Ephraïm se pone a sudar en el coche, su cuerpo exuda todo el amor por su prima, que escapa por cada poro de su piel.
—¿Ya estás aquí? —se sorprende Emma, que no esperaba que su marido volviera tan pronto.
Emma pela verdura en silencio para tener ocupadas las manos, que le tiemblan.
—Sí, ya —responde Ephraïm dándole un beso en la frente, dichoso por encontrarse de nuevo en el calor del piso, por percibir los olores de la cocina y el ruido de los niños en el pasillo.
Su hogar nunca le había parecido más acogedor.
—Aniuta quería anunciarme que se va a América. Tampoco íbamos a pasar la noche hablando de eso. Ella cree que también nosotros deberíamos tomar las medidas necesarias y huir de Europa lo antes posible. ¿Qué opinas?
—¿Y tú? —contesta Emma.
—No sé, quería saber tu opinión.
Emma se toma tiempo para pensarlo. Se levanta de la mesa, echa la verdura en la cazuela de agua, el vapor caliente le quema la cara. Luego se vuelve hacia su marido.
—Siempre te he seguido. Si tenemos que irnos y volver a empezar, te seguiré.
Ephraïm mira amorosamente a Emma. ¿Cómo lo ha hecho para merecer una esposa tan entregada y fiel? ¿Cómo puede amar a otra mujer que no sea ella? Se levanta para abrazarla.
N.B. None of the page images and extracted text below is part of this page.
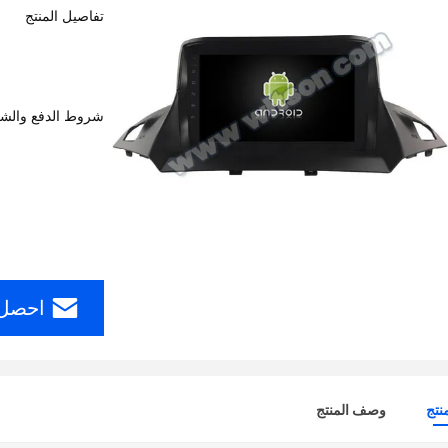
تفاصيل المنتج
شروط الدفع والش
احصل 
نتج
وصف المنتج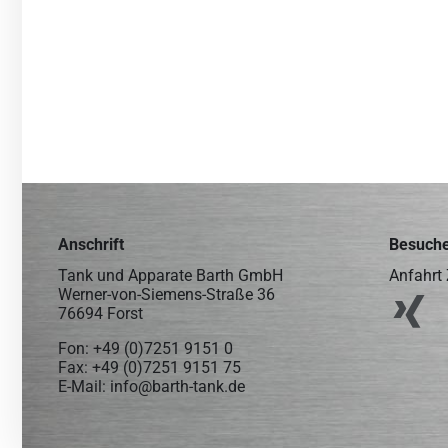
Anschrift
Besuche
Tank und Apparate Barth GmbH
Anfahrt 
Werner-von-Siemens-Straße 36
76694 Forst
Fon:
+49 (0)7251 9151 0
Fax: +49 (0)7251 9151 75
E-Mail:
info@barth-tank.de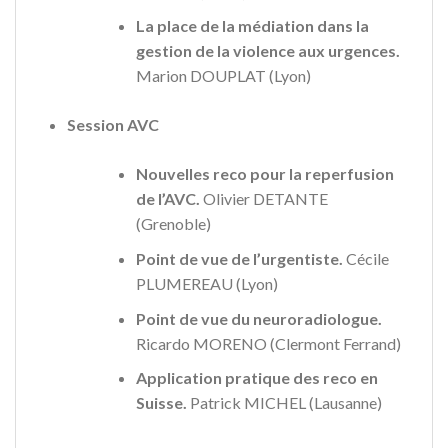
La place de la médiation dans la
gestion de la violence aux urgences.
Marion DOUPLAT (Lyon)
Session AVC
Nouvelles reco pour la reperfusion
de l’AVC.
Olivier DETANTE
(Grenoble)
Point de vue de l’urgentiste.
Cécile
PLUMEREAU (Lyon)
Point de vue du neuroradiologue.
Ricardo MORENO (Clermont Ferrand)
Application pratique des reco en
Suisse.
Patrick MICHEL (Lausanne)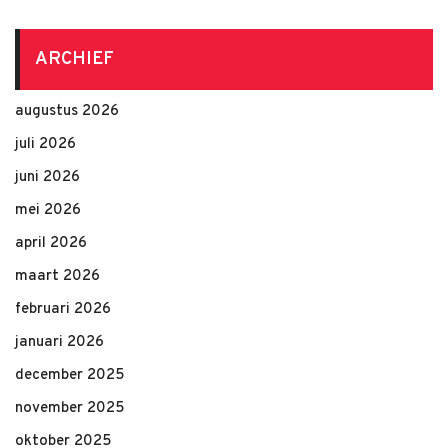
ARCHIEF
augustus 2026
juli 2026
juni 2026
mei 2026
april 2026
maart 2026
februari 2026
januari 2026
december 2025
november 2025
oktober 2025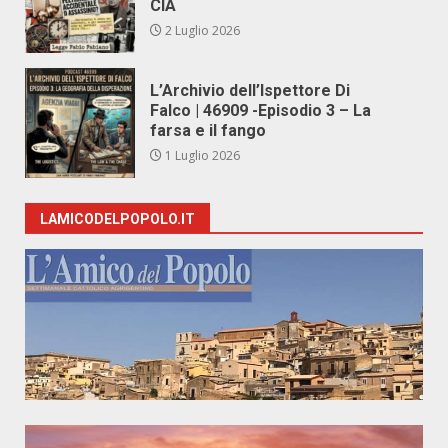
CIA
2 Luglio 2026
L’Archivio dell’Ispettore Di
Falco | 46909 -Episodio 3 – La
farsa e il fango
1 Luglio 2026
LAMICODELPOPOLO.IT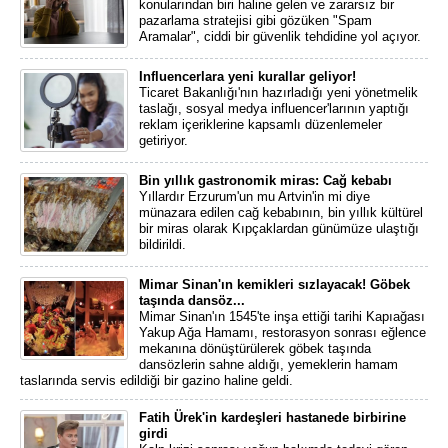
konularından biri haline gelen ve zararsız bir
pazarlama stratejisi gibi gözüken "Spam
Aramalar", ciddi bir güvenlik tehdidine yol açıyor.
Influencerlara yeni kurallar geliyor!
Ticaret Bakanlığı'nın hazırladığı yeni yönetmelik
taslağı, sosyal medya influencer'larının yaptığı
reklam içeriklerine kapsamlı düzenlemeler
getiriyor.
Bin yıllık gastronomik miras: Cağ kebabı
Yıllardır Erzurum'un mu Artvin'in mi diye
münazara edilen cağ kebabının, bin yıllık kültürel
bir miras olarak Kıpçaklardan günümüze ulaştığı
bildirildi.
Mimar Sinan'ın kemikleri sızlayacak! Göbek
taşında dansöz...
Mimar Sinan'ın 1545'te inşa ettiği tarihi Kapıağası
Yakup Ağa Hamamı, restorasyon sonrası eğlence
mekanına dönüştürülerek göbek taşında
dansözlerin sahne aldığı, yemeklerin hamam
taslarında servis edildiği bir gazino haline geldi.
Fatih Ürek'in kardeşleri hastanede birbirine
girdi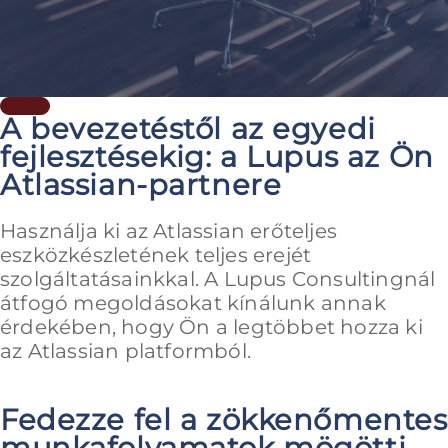
A bevezetéstől az egyedi
fejlesztésekig: a Lupus az Ön
Atlassian-partnere
Használja ki az Atlassian erőteljes
eszközkészletének teljes erejét
szolgáltatásainkkal. A Lupus Consultingnál
átfogó megoldásokat kínálunk annak
érdekében, hogy Ön a legtöbbet hozza ki
az Atlassian platformból.
Fedezze fel a zökkenőmentes
munkafolyamatok mögötti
—Esto es lo que pienso —responde Ephraïm—: si mi prima Aniuta tuviera conocidos en la política, hace tiempo que lo sabríamos. Creo que es demasiado sensible. Por supuesto, lo que sucede en Alemania es terrible..., pero Alemania no es Francia. Ella lo mezcla todo. ¿Sabes qué?, tenía la mirada de una loca. Las pupilas dilatadas. Y además, ¿qué haríamos en América? ¿A nuestra edad? ¿Tú plancharías pantalones en Nueva York? ¡Por cuatro perras, encima! ¿Y yo? No, no, no, ya hay demasiados judíos allí. Los buenos puestos estarán todos cogidos. Emma, no quiero imponerte eso.
—¿Estás seguro de lo que dices?
Ephraïm se toma unos segundos para reflexionar en serio acerca de la pregunta de su mujer, y concluye:
—Sería completamente estúpido. Marcharnos justo en el momento en que estamos a punto de obtener la nacionalidad francesa. No se hable más, y llama a los niños. Diles que es hora de cenar.